初心者の頃『また、ゆっくり勉強しよう。』と思ってスルーし・・・

経験者になる『”反射光”のあれよねぇ☆』・・・と、わかったつもりで振り返らない。

 よほどキッチリ教わるか、よほど観察力のある人以外は、「温い仕事」をしてしまいがちな「死角」なのではないか?と。

 皆さんは陰影を塗ることやハイライトのことばかりに意識が行っていませんか?


水彩画サークル初回 (6)

それでも「観察」が大切


「夜明けゾーン」から「明るい側」に入ると・・・鮮やかなトマトの色は白っぽく色が飛び薄くなる。(ハレーション)

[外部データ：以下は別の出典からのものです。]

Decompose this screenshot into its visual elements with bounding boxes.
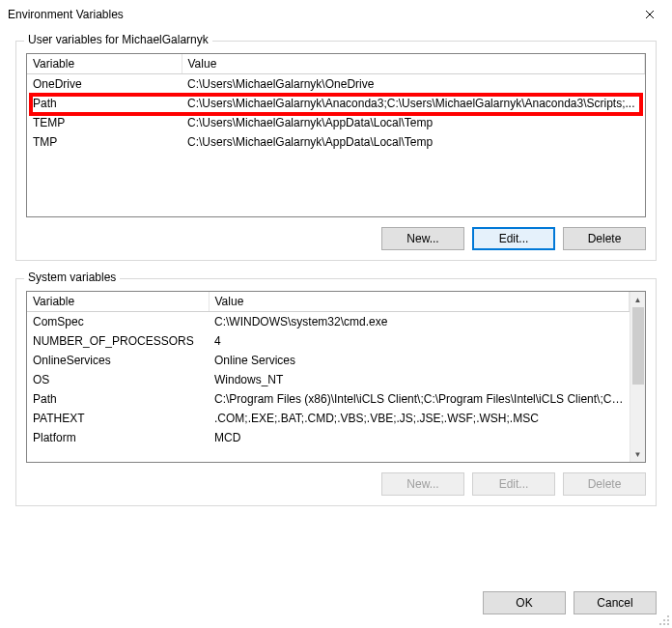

「夜明けゾーン」から「陰側」に入ると・・・鮮やかなトマトの色は暗くトーンダウン。

明るさにも暗さにも邪魔されず、モチーフを観察できるのが、「明暗境界線(稜線)」脇の「夜明けゾーン」かと思います。


↓ 観察しやすいように画像加工しました。目を五木ひろしのように細めるとよくわかりますよ。ツルッとしていて見やすい一番奥のトマトも是非見てくださいね。

「夜明けゾーン」の”鮮やかな見せ場”見つかりましたか?

BlogPaint

 このことを先日ラクルールをご一緒した絵画友達のKさんにお伝えしてみたところ・・・

 最初は上記経験者の反応(≡ω≡.)をされていましたが、途中、ハッ!とされ、

「今まで意識したことなかった!これ、何にでも言える基本よね(゚∇゚ ;)!!」と仰りΣ(=゚ω゚=;) 

 翌朝、「参考にしながら描いてみたよー♪」と、描いたばかりの「人参の絵」が送られてきました。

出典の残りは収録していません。